3. Larry Eustachy's Frat Party
With a contract extension in 2001, Larry Eustachy became the highest paid state employee in Iowa after leading the Iowa State Cyclones to consecutive Big 12 titles. Whether or not that played a part in Eustachy's popularity with coeds at frat parties on opposing schools campuses (or if that popularity came from pre-party Cyclone losses) is unknown, but his presence at such parties — let alone his drinking, fraternizing and being photographed all the while — violated a clause in his contract, even if it was within the bounds of the law. As Eustachy himself said, he was a "functional alcoholic" and the actions tied to that title led to Eustachy losing his job. He has since recovered, led Southern Mississippi to the NCAA tournament and earned Colorado State's head coaching job.
2. Rick Pitino's Off-Court Indiscretion
Rick Pitino's affair with a Louisville equipment manager's wife in the bathroom of a local restaurant was not an example of sound decision making, but it blew up further when Karen Cunagin Sypher, the woman in question, claimed to be pregnant and received $3,000 from Pitino in order to make sure things stayed quiet, to put it gently. In spite of the media's immense reporting on the story, Louisville retained Pitino as head coach. He has continued to bring inspired performances from his Louisville players, but Sypher was found guilty of extortion in the summer of 2010.

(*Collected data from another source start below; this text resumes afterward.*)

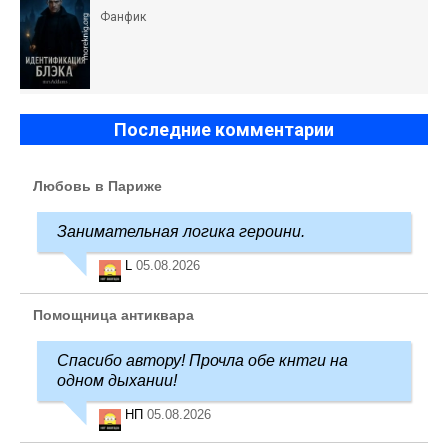
Фанфик
Последние комментарии
Любовь в Париже
Занимательная логика героини.
L
05.08.2026
Помощница антиквара
Спасибо автору! Прочла обе кнтги на
одном дыхании!
НП
05.08.2026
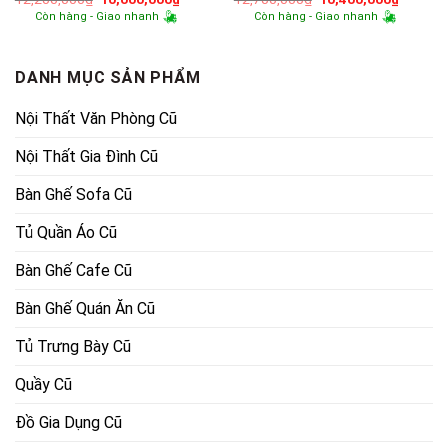
gốc
hiện
gốc
hiện
Còn hàng - Giao nhanh
Còn hàng - Giao nhanh
là:
tại
là:
tại
12,200,000₫.
là:
12,700,000₫.
là:
10,000,000₫.
10,400,
DANH MỤC SẢN PHẨM
Nội Thất Văn Phòng Cũ
Nội Thất Gia Đình Cũ
Bàn Ghế Sofa Cũ
Tủ Quần Áo Cũ
Bàn Ghế Cafe Cũ
Bàn Ghế Quán Ăn Cũ
Tủ Trưng Bày Cũ
Quầy Cũ
Đồ Gia Dụng Cũ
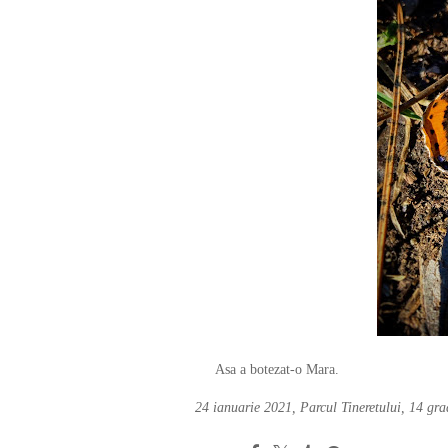
Asa a botezat-o Mara.
24 ianuarie 2021, Parcul Tineretului, 14 gra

1. The Baylor Basketball Murder
Make no mistake: this is the clear-cut number one. It's not only the worst incident on this list, it very well may be the worst scandal in the history of college basketball, if not all college sports. Everything else on the list — and Te'o's hoax — is minor in comparison.

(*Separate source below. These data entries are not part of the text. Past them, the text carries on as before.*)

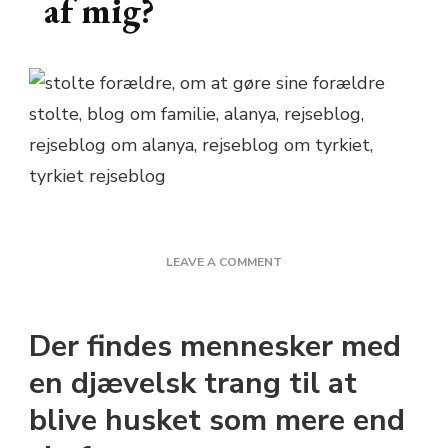
af mig?
ON
LEAVE A COMMENT
ER
MINE
FORÆLDRE
Der findes mennesker med
STOLTE
AF
en djævelsk trang til at
MIG?
blive husket som mere end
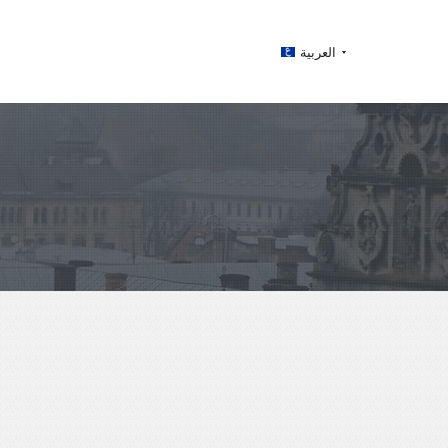
العربية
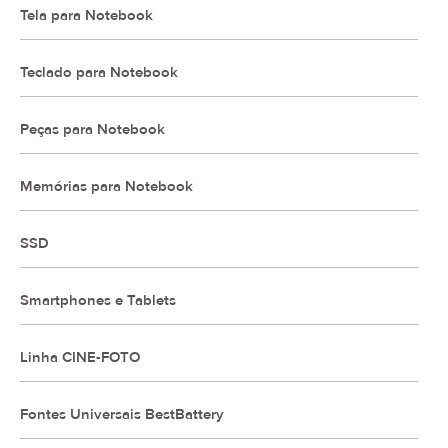
Tela para Notebook
Teclado para Notebook
Peças para Notebook
Memórias para Notebook
SSD
Smartphones e Tablets
Linha CINE-FOTO
Fontes Universais BestBattery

In the summer of 2003, Patrick Dennehy was preparing to play his first season in the Baylor front court after transferring from New Mexico and sitting out one year as a redshirt. One of his closest friends from the Bears was fellow transfer forward Carlton Dotson. Both had expressed concerns about their safety and purchased firearms in order to protect themselves, but the danger came from an unexpected party when Dotson shot and killed Dennehy during an argument that arose as the two were practicing firing the weapons.
The timeline for this terrible incident stretches more than two years, from June 14, 2003 (when the shooting presumably occurred) to June 15, 2005, when — after being declared mentally incompetent, spending time in a mental facility and being declared competent once more — Dotson received a 35-year sentence for Dennehy's murder. The sentence was handed down after Dotson unexpectedly pleaded guilty a mere five days before his trial was set to begin.

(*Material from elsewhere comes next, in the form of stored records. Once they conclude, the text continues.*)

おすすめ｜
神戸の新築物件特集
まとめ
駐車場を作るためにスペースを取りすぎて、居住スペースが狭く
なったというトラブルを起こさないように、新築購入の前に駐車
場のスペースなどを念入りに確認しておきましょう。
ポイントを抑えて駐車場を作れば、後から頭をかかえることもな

Dennehy's death was one of many incidents that plagued Baylor basketball that year and, along with the uncovering of drug use and improper payments, it led to many sanctions for the program, including a 10-year show/cause penalty on resigned coach Dave Bliss, essentially exiling him from the NCAA. Although the Bears didn't exactly thrive during Bliss' tenure, he only had two losing seasons during his four years at Baylor, which was better than the following years, as Baylor didn't record another winning season until 2008. Other penalties — such as loss of scholarships and recruiting visits, being put on probation until 2010, and a ban from non-conference play for the 2005-06 season — made this one of the harshest overall decisions handed down in NCAA history.